It’s time to talk about this
On Sunday, February 24, 2013, I took 2 ambien, 2 aspirin, and cut my wrists 17 times with the hope I would bleed out and die during the night. I felt calm, a little remorseful, a little sad, and a little guilty. I wanted to fall asleep and never wake up, looking peaceful under my sister’s blanket.
Its been almost two weeks. Ive been dropped out of school, put in a locked ward, brought home, out through programs and doctors and new medications.
And I’m crying.
Ive talked to more people than I can count. Made deeper relationships, joined a community, lost friends, lost trust, lost a life of easy understanding.
Then why do I feel so miserable. Why does seeing her name fill me with such pain. She wasn’t the only reasons I fought a fear of pain and blood, but she was a big part. God I
love loved her so much. And I just cant seem to move on. I want to so badly. I want to feel that wonderful rush, that sly smile, the hands touching, the lips, the sex, the cuddling, the talking, the being together.
But i just want to hear her thoughts. I want to get that letter. Finally settle in my heart why she left me. Why she broke my heart. Why i lost one of my best friends. Why i was alone. Alone in a room full of people. Alone with my best friend. Alone. alone.
I know the heart isnt the actual seat of love. But thats where I feel it. Its what hurts the most. And I wish I could dig down and cut it out. Not have it hiding behind my smiles and jokes. Not having it rotting my insides. Its a cancer. A malignant cell that expanded and grew and filled me. I cant hare her. I wish I could.

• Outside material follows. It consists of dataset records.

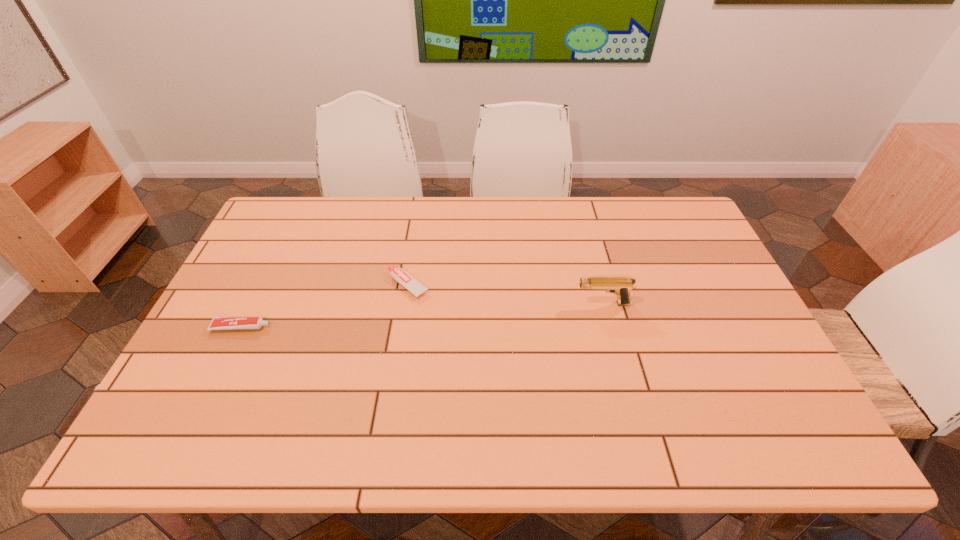 Identify the location of the rightmost object. (620, 286).

Locate an element on the screen. the tallest object is located at coordinates (620, 286).

At what (x,y) coordinates should I click in order to perform the action: click on the second object from right to left. Please return your answer as a coordinate pair (x, y). The width and height of the screenshot is (960, 540). Looking at the image, I should click on (402, 277).

Identify the location of the right toothpaste. The height and width of the screenshot is (540, 960). (402, 277).

Identify the location of the left toothpaste. The height and width of the screenshot is (540, 960). (218, 323).

Locate an element on the screen. This screenshot has width=960, height=540. the nearest object is located at coordinates (218, 323).

You are a GUI agent. You are given a task and a screenshot of the screen. Output one action in this format:
    pyautogui.click(x=<x>, y=<y>)
    Task: Click on the blank space located 0.280m at the barrel of the pistol
    Image resolution: width=960 pixels, height=540 pixels.
    Given the screenshot: What is the action you would take?
    pyautogui.click(x=477, y=303)

The width and height of the screenshot is (960, 540). I want to click on free space located 0.370m at the barrel of the pistol, so click(445, 303).

Locate an element on the screen. The width and height of the screenshot is (960, 540). vacant area located at the barrel of the pistol is located at coordinates (491, 303).

Locate an element on the screen. vacant position located 0.080m on the front of the farther toothpaste is located at coordinates (402, 323). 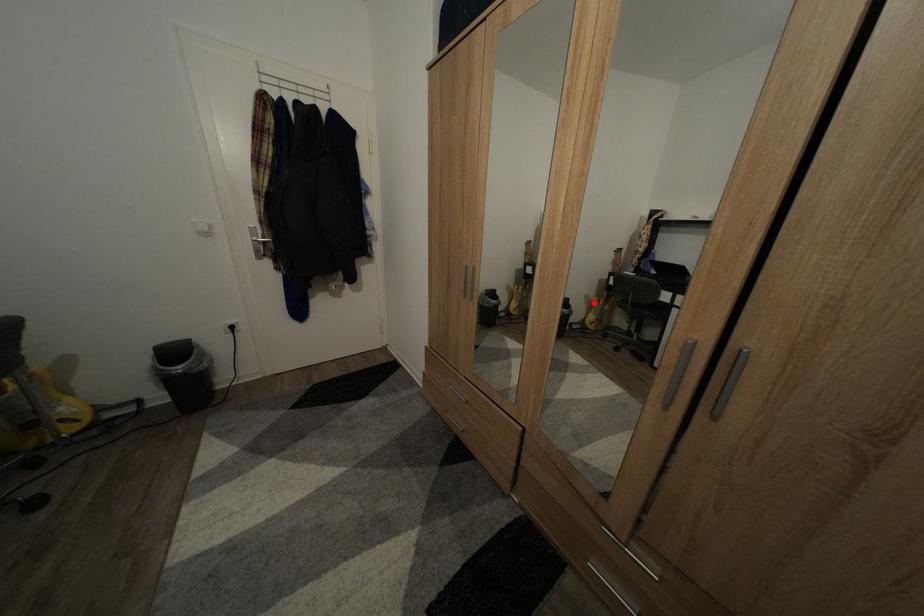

Jesus, 4 trains is such a joke. She spent all that time telling me how important it was. And cut me out. I bled out for classes, myself, my pride, my despair, my entrapment. And her. i bled out for her. And sometimes I wonder how much deeper i would have to cut, where i would need to put the blade to have the blood actually gush. And then I wonder if she would even come to the funeral.
Jesus, i hate being like this. i see you, my invisible audience. My watchers. My protectors. I know this scares you. It scares me. It makes me hurt so badly. And it makes me so tired,
Im just tired. I want to be fixed. I want to not be this anymore. I dont want to be broken. I cant accept that I’m broken. I need to accept it. I need to see it as my life. I need to be a part of that group of Major Depressives. I need to bow down and accept that cross and let it be a part of my life, the cross is there, i see it, i know its rough feel, i know the pain of thorns on my forehead. Its been there for so long.

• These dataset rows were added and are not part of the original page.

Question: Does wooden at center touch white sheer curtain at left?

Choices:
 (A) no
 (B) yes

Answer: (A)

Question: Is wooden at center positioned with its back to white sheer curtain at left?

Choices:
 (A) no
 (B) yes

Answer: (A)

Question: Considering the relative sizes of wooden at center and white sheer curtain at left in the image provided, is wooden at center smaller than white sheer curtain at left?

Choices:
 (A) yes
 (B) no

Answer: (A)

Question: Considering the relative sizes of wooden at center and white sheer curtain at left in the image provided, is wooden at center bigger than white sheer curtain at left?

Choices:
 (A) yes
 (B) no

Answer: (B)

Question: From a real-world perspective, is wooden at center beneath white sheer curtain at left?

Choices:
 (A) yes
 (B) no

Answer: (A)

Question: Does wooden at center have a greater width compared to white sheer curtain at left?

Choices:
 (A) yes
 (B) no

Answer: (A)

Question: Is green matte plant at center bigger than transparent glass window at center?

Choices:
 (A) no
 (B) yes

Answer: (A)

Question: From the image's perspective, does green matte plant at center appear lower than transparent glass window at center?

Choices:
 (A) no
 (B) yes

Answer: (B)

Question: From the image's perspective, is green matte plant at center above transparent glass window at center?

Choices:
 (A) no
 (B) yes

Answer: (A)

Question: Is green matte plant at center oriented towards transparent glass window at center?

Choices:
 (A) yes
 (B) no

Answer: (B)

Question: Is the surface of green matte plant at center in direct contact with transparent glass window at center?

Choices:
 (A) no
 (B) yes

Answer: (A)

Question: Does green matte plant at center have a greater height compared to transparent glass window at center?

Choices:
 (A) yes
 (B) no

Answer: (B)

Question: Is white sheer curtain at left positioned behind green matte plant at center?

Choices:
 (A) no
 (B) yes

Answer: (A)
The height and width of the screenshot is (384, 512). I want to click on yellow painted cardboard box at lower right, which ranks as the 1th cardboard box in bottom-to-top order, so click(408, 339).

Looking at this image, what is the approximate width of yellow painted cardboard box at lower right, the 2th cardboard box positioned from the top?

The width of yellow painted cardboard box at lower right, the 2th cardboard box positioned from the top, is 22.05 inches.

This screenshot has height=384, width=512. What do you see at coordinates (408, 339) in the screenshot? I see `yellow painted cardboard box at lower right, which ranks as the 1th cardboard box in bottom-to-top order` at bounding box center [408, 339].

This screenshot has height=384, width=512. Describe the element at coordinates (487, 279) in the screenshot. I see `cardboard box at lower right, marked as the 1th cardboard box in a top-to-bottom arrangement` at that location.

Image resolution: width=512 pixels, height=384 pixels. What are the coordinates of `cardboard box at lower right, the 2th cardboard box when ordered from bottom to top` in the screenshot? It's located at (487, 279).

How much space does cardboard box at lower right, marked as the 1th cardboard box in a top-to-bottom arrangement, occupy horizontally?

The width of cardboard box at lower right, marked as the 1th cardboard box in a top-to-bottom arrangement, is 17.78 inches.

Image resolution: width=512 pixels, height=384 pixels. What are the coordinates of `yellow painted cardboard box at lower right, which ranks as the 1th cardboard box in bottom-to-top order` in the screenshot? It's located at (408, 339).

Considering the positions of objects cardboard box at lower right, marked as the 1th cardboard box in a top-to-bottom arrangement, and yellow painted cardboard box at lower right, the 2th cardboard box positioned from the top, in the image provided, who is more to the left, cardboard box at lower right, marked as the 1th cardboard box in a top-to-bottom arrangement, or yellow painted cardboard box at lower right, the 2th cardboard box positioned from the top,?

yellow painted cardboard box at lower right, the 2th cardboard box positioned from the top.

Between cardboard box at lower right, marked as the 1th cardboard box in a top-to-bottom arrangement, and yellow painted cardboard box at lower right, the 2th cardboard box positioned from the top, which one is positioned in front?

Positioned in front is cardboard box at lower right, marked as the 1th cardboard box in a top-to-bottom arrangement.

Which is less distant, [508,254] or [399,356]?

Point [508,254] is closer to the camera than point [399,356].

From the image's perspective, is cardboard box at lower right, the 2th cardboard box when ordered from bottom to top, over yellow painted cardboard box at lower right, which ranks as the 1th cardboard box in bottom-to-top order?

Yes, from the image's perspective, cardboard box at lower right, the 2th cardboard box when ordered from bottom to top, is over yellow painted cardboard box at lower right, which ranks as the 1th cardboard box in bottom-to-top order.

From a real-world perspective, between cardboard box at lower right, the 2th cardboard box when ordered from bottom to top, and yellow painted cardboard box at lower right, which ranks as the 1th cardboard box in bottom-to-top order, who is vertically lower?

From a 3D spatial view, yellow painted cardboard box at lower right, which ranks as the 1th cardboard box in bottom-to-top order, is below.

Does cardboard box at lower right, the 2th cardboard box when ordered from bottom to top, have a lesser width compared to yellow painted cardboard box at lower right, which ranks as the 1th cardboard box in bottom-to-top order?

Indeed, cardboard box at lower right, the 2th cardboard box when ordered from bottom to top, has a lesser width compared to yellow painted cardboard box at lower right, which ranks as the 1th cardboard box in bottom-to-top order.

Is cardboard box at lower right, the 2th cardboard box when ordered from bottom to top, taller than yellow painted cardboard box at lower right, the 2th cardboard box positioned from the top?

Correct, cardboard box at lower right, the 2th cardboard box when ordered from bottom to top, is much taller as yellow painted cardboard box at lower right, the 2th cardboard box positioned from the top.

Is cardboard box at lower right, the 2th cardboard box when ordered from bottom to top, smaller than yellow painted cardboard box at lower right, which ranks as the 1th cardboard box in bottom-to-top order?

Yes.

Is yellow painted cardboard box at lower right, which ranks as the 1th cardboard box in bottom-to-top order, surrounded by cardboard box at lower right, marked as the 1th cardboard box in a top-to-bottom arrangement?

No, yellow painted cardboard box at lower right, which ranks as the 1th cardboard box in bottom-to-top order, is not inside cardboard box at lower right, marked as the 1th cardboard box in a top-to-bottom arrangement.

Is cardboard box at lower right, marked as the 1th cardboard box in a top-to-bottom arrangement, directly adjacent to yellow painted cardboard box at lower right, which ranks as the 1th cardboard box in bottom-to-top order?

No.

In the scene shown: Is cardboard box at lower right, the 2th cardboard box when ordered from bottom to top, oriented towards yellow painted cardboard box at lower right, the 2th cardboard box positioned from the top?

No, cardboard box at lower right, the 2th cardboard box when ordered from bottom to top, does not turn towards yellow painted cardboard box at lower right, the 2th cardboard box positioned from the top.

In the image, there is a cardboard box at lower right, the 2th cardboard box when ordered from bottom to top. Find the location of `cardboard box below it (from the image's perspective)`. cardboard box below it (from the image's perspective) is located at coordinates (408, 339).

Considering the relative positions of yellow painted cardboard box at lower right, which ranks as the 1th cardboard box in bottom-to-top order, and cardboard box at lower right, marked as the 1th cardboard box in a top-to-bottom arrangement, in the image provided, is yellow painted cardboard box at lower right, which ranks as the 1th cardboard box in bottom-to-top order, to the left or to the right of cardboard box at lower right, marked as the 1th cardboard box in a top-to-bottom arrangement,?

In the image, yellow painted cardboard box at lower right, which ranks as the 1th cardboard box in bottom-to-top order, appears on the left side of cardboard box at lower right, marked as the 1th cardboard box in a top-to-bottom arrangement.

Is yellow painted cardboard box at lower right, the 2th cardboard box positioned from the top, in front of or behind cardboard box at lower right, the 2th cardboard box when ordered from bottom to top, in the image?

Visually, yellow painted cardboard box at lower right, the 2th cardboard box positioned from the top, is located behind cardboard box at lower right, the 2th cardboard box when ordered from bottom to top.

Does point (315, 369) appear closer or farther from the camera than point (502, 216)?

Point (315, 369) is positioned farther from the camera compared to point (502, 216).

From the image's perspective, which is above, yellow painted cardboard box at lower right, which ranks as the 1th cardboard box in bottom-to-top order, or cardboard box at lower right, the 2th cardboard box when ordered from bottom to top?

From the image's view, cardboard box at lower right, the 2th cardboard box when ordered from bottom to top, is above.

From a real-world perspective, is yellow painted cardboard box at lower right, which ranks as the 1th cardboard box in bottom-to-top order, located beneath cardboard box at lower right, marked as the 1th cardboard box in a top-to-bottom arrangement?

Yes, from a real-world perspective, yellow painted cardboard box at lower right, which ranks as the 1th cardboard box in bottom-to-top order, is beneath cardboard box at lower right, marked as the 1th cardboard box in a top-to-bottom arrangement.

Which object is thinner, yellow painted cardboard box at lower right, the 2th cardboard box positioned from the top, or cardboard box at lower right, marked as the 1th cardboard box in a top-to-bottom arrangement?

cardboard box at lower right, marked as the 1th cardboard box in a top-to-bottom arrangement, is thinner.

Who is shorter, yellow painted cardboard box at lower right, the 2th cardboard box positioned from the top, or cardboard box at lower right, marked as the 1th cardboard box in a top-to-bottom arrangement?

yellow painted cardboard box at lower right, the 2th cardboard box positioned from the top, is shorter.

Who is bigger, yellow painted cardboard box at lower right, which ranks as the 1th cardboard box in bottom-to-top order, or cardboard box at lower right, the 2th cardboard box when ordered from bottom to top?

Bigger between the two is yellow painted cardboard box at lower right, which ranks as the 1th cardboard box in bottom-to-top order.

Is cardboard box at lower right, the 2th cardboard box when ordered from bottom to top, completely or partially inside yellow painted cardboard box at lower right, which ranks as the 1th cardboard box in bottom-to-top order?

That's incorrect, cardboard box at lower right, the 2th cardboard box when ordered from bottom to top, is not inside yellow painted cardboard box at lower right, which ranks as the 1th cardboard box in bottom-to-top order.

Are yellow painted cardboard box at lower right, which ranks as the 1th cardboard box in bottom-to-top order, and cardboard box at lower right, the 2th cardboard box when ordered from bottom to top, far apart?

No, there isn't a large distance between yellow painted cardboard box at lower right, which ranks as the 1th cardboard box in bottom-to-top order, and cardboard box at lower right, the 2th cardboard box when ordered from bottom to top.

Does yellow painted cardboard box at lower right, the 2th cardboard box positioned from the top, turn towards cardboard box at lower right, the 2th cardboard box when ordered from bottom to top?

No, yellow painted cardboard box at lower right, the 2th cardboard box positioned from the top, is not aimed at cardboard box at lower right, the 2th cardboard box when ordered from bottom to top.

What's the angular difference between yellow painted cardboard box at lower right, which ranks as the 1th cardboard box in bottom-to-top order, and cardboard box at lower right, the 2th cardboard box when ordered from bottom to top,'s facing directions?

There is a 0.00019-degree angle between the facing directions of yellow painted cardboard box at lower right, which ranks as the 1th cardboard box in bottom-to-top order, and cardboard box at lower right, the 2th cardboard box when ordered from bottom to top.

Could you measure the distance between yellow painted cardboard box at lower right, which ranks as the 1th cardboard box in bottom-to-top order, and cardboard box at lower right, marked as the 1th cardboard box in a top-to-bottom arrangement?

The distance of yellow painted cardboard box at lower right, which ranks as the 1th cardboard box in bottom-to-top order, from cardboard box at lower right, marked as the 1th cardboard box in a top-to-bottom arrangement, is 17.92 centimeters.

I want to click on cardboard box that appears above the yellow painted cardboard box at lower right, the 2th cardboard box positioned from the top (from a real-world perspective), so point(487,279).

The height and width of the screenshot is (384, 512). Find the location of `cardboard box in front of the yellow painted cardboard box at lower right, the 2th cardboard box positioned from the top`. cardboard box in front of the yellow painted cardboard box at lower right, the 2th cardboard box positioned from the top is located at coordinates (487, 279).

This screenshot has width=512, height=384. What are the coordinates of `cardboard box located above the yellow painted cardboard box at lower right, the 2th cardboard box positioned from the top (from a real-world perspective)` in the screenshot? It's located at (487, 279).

Maybe someday she see this. Maybe someday I’ll back to this and wonder how I could ever feel this way. Maybe this is all part of the play I will write.
I write so I wont forget. So that i wont disappear. So that i cant understand who i am, where i am and why ive done what I’ve done.
Breathe in, breathe out. Take my meds. Fall asleep. Hope that no one reads this blog tonight.